Heianza Yoriko, Wang Xuan, Kou Minghao, Tiwari Saumya, Watrous Jeramie D, Rexrode Kathryn M, Alotaibi Mona, Jain Mohit, Sun Qi, Manson JoAnn E, Qi Lu
Department of Epidemiology, School of Public Health and Tropical Medicine, Tulane University, 1440 Canal Street, Suite 1724, New Orleans, LA 70112, USA.
Department of Pharmacology, University of California San Diego, La Jolla, CA, USA.
Cardiovasc Res. 2024 Dec 14;120(16):2147-2154. doi: 10.1093/cvr/cvae199.
Circulating dimethylguanidino valeric acid (DMGV) was identified as a novel metabolite related to cardiorespiratory fitness and cardiometabolic abnormalities. Circulating DMGV levels are subjective to dietary modulation; however, studies on its associations with intakes of coronary heart disease (CHD)-related foods/nutrients are limited. We investigated whether plasma DMGV was related to risk of incident CHD. We tested associations of DMGV with CHD-related dietary intakes measured by 7-day dietary records and estimated corresponding disease risk.
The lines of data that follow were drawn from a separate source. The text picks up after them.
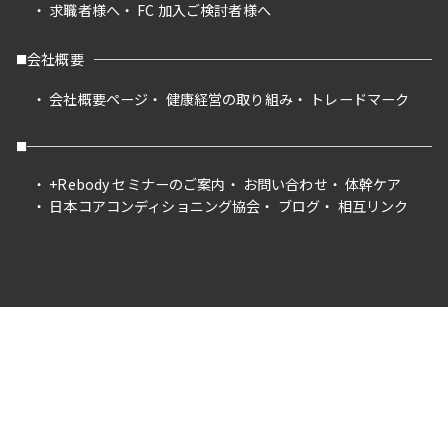
求職者様へ
FC 加入ご検討者様へ
会社概要
会社概要ページ
健康経営の取り組み
トレードマーク
+Rebody セミナーのご案内
お問い合わせ
体幹ケア
日本コアコンディショニング協会
ブログ
相互リンク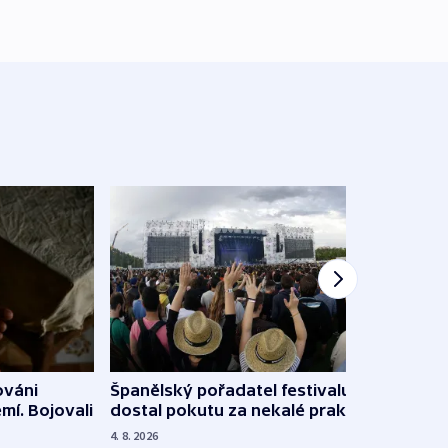
Španělský pořadatel festivalu
ováni
Lesn
dostal pokutu za nekalé praktiky
mí. Bojovali
dopa
zdrav
4. 8. 2026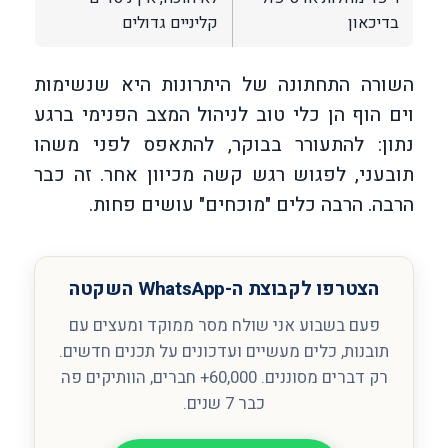
בדיכאון
קליניים גדולים
השורה התחתונה של היתרונות היא שנשימות
וים הוף הן כלי טוב לניהול המצב הפנימי ברגע
נתון: להתעורר בבוקר, להתאפס לפני משהו
תובעני, לפגוש רגש קשה מכיוון אחר. זה כבר
הרבה. הרבה כלים "מוכחים" עושים פחות.
הצטרפו לקבוצת ה-WhatsApp השקטה
פעם בשבוע אני שולח מסר ממוקד ומעצים עם
תובנות, כלים מעשיים ועדכונים על תכנים חדשים.
רק דברים מסוננים. 60,000+ חברים, הוותיקים פה
כבר 7 שנים.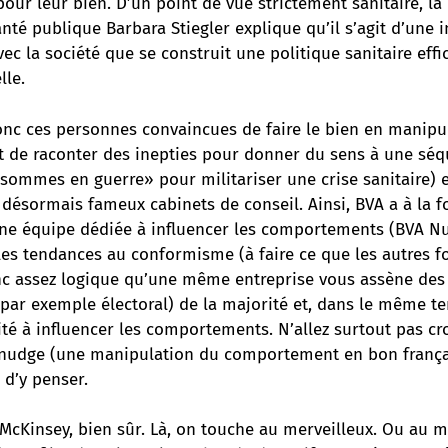
ur leur bien. D’un point de vue strictement sanitaire, la
anté publique Barbara Stiegler explique qu’
il s’agit d’une 
avec la société que se construit une politique sanitaire effi
lle.
onc ces personnes convaincues de faire le bien en manipu
rt de raconter des inepties pour donner du sens à une séq
sommes en guerre» pour militariser une crise sanitaire) 
s désormais fameux cabinets de conseil. Ainsi, BVA a à la fo
ne équipe dédiée à influencer les comportements (BVA N
les tendances au conformisme (à faire ce que les autres fo
onc assez logique qu’une même entreprise vous assène des 
ar exemple électoral) de la majorité et, dans le même t
é à influencer les comportements. N’allez surtout pas cro
nudge (une manipulation du comportement en bon français
 d’y penser.
McKinsey, bien sûr. Là, on touche au merveilleux. Ou au ma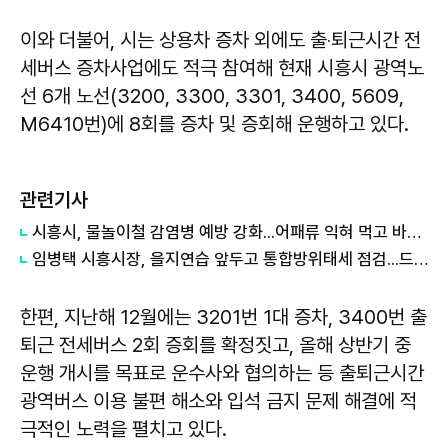
이와 더불어, 시는 상용차 증차 외에도 출‧퇴근시간 전
세버스 증차사업에도 적극 참여해 현재 시흥시 광역노
선 6개 노선(3200, 3300, 3301, 3400, 5609,
M6410번)에 8회를 증차 및 증회해 운행하고 있다.
관련기사
시흥시, 물놀이철 감염병 예방 강화...어패류 익혀 먹고 바닷물 상처접촉 피해야
임병택 시흥시장, 을지연습 앞두고 통합방위태세 점검...드론 대응 역량 강화
한편, 지난해 12월에는 3201번 1대 증차, 3400번 출
퇴근 전세버스 2회 증회를 확정짓고, 올해 상반기 중
운행 개시를 목표로 운수사와 협의하는 등 출퇴근시간
광역버스 이용 불편 해소와 입석 금지 문제 해결에 적
극적인 노력을 펼치고 있다.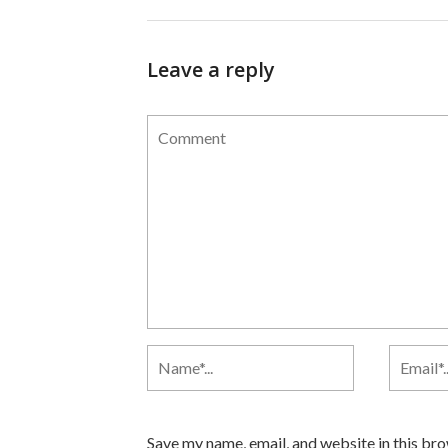
Leave a reply
Save my name, email, and website in this br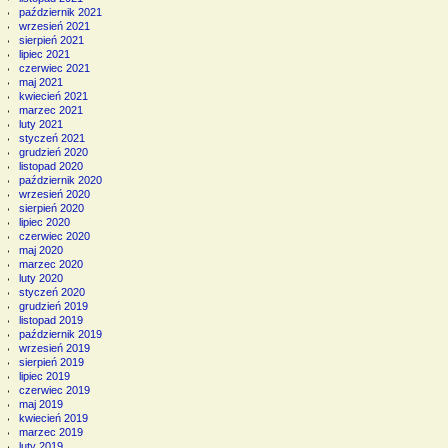
październik 2021
wrzesień 2021
sierpień 2021
lipiec 2021
czerwiec 2021
maj 2021
kwiecień 2021
marzec 2021
luty 2021
styczeń 2021
grudzień 2020
listopad 2020
październik 2020
wrzesień 2020
sierpień 2020
lipiec 2020
czerwiec 2020
maj 2020
marzec 2020
luty 2020
styczeń 2020
grudzień 2019
listopad 2019
październik 2019
wrzesień 2019
sierpień 2019
lipiec 2019
czerwiec 2019
maj 2019
kwiecień 2019
marzec 2019
luty 2019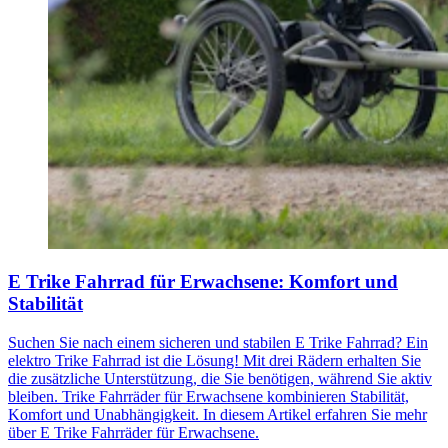
E Trike Fahrrad für Erwachsene: Komfort und
Stabilität
Suchen Sie nach einem sicheren und stabilen E Trike Fahrrad? Ein
elektro Trike Fahrrad ist die Lösung! Mit drei Rädern erhalten Sie
die zusätzliche Unterstützung, die Sie benötigen, während Sie aktiv
bleiben. Trike Fahrräder für Erwachsene kombinieren Stabilität,
Komfort und Unabhängigkeit. In diesem Artikel erfahren Sie mehr
über E Trike Fahrräder für Erwachsene.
This nested case-control study on the incidence of CHD included 1520 women (760 incident cases of fatal CHD and nonfatal myocardial infarction and 760 controls) from the Nurses' Health Study. Separately, plasma DMGV and CHD-related dietary intakes and cardiometabolic abnormalities were assessed in the Women's Lifestyle Validation Study (WLVS; n = 724). Higher plasma DMGV was related to a greater risk of CHD [relative risk (RR) per 1 SD, 1.26 (95% CI 1.13, 1.40); P-for-linearity = 0.006]. Greater intakes of sodium, energy-dense foods, and processed/red meat were related to higher DMGV levels; every 1 SD intake of sodium was associated with β 0.13 (SE 0.05; P = 0.007) for DMGV Z-scores, which corresponded to a RR of 1.031 (1.016, 1.046) for CHD. High DMGV (the top quartile, Q4) showed a significant RR of 1.60 (1.17, 2.18) after adjusting for diet and lifestyle factors; the RR further adjusting for obesity and hypertension was 1.29 (0.93, 1.79) as compared with the lowest quartile. In both cohorts, greater adiposity and adverse cardiometabolic factor status were significantly related to higher DMGV levels.
Higher levels of plasma DMGV, a metabolite reflecting unfavourable CHD-related dietary intakes, were associated with an increased risk of CHD. The unfavourable association was attenuated by cardiometabolic risk factor status. Our study underscores the potential importance of plasma DMGV as an early biomarker associated with diet and the long-term risk of CHD among women.
循环中的二甲基胍基戊酸(DMGV)被确定为一种与心肺适能和心脏代谢异常相关的新型代谢物。循环中的DMGV水平受饮食调节的影响;然而,关于其与冠心病(CHD)相关食物/营养素摄入量之间关联的研究有限。我们调查了血浆DMGV是否与冠心病发病风险相关。我们测试了DMGV与通过7天饮食记录测量的冠心病相关饮食摄入量之间的关联,并估计了相应的疾病风险。
这项关于冠心病发病率的巢式病例对照研究纳入了来自护士健康研究的1520名女性(760例致命性冠心病和非致命性心肌梗死病例以及760名对照)。另外,在女性生活方式验证研究(WLVS;n = 724)中评估了血浆DMGV、冠心病相关饮食摄入量和心脏代谢异常情况。较高的血浆DMGV与更高的冠心病风险相关[每1个标准差的相对风险(RR)为1.26(95%可信区间1.13,1.40);线性趋势P值 = 0.006]。钠、能量密集型食物以及加工/红肉的摄入量增加与较高的DMGV水平相关;钠摄入量每增加1个标准差,DMGV Z评分的β值为0.13(标准误0.05;P = 0.007),这对应于冠心病的RR为1.031(1.016,1.046)。在调整饮食和生活方式因素后,高DMGV(最高四分位数,Q4)的RR为1.60(1.17,2.18),具有统计学意义;与最低四分位数相比,进一步调整肥胖和高血压后的RR为1.29(0.93,1.79)。在两个队列中,更高的肥胖程度和不良心脏代谢因素状态均与更高的DMGV水平显著相关。
血浆DMGV水平较高,这是一种反映与冠心病相关的不良饮食摄入的代谢物,与冠心病风险增加相关。这种不良关联因心脏代谢危险因素状态而减弱。我们的研究强调了血浆DMGV作为与饮食及女性冠心病长期风险相关的早期生物标志物的潜在重要性。